# [YOUR INSTRUCTIONS]
Could you filter the data below down to the lines that hold the word "hora"?

# [DATA SUPPLIED]
BEGIN
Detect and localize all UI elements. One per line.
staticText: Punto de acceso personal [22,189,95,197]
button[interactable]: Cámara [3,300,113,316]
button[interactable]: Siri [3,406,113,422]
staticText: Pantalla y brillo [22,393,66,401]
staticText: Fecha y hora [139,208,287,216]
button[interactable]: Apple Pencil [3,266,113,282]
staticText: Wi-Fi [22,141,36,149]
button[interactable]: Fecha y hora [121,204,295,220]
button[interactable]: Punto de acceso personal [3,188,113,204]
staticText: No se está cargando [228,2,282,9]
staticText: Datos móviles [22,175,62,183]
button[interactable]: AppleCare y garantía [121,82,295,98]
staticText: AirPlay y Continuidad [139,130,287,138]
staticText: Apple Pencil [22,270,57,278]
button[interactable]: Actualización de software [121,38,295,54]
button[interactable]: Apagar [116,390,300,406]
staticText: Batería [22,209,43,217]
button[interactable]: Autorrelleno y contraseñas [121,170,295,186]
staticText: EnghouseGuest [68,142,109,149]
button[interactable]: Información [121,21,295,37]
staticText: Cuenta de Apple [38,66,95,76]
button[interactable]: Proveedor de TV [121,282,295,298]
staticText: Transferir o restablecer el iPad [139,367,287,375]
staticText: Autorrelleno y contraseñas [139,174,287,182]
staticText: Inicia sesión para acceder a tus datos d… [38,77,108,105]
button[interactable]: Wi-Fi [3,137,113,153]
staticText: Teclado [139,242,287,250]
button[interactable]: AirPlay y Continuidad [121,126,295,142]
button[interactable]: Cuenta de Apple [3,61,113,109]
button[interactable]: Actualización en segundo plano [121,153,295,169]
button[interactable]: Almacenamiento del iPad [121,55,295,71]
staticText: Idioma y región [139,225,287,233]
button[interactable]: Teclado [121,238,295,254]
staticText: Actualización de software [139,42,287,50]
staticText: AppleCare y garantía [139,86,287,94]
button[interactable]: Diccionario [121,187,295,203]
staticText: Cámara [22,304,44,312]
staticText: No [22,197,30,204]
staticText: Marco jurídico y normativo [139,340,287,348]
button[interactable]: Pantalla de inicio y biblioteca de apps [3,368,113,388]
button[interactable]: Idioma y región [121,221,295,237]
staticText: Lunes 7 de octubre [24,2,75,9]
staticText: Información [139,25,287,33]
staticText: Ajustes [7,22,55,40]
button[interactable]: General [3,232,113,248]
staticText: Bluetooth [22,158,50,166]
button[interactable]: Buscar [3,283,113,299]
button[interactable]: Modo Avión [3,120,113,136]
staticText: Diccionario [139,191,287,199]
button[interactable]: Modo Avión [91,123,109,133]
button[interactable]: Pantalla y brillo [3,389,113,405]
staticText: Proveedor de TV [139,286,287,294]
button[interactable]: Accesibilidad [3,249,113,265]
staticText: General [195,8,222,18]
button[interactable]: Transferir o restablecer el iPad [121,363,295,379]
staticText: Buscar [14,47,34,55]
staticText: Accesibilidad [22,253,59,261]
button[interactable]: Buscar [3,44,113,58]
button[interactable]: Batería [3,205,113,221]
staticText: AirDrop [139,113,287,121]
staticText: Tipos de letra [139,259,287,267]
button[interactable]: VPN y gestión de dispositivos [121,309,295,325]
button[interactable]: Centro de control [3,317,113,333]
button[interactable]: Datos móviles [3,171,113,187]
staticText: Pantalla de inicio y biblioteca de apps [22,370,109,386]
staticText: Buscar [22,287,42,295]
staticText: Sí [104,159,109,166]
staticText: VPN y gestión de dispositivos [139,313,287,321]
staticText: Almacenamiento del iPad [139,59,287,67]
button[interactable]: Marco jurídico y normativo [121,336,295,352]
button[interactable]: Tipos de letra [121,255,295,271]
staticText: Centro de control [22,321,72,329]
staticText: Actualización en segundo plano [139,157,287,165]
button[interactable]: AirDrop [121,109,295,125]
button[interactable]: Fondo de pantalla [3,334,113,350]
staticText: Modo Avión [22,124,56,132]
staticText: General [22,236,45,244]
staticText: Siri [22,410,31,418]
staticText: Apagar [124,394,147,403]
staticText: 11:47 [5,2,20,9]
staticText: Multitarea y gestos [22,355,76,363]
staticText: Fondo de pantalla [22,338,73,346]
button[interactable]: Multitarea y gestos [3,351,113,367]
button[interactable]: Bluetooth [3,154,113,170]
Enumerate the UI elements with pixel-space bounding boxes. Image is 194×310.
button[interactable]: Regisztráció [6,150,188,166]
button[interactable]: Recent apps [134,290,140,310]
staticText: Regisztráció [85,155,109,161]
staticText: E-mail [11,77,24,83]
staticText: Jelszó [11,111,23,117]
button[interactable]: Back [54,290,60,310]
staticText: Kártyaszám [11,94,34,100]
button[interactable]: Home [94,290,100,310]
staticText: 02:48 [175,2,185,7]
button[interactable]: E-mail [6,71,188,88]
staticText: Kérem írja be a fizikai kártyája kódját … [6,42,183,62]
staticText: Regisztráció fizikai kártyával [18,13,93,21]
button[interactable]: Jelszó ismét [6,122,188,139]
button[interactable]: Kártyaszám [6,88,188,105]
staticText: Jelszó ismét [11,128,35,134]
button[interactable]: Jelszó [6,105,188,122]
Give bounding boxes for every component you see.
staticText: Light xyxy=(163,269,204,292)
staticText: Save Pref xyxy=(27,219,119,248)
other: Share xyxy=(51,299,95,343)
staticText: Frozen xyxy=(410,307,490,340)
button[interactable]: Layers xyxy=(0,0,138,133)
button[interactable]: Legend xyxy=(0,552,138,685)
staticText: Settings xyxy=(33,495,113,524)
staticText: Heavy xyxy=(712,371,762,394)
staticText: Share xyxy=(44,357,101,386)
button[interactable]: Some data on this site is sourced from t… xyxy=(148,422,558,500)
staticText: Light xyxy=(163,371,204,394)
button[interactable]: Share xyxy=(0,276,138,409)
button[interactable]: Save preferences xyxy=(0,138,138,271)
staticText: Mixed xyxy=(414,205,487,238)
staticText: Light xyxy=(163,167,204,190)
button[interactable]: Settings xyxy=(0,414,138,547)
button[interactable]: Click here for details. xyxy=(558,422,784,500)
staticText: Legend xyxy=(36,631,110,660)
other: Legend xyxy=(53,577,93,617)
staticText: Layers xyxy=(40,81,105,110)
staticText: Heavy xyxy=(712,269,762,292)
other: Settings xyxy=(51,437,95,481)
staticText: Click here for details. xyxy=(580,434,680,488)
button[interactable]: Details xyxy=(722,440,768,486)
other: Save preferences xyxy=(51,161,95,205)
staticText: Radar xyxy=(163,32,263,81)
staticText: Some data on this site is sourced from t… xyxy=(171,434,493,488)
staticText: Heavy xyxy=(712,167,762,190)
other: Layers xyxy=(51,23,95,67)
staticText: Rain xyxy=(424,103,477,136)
END
# [SOLUTION FOR THIS EXERCISE]
staticText: Fecha y hora [139,208,287,216]
button[interactable]: Fecha y hora [121,204,295,220]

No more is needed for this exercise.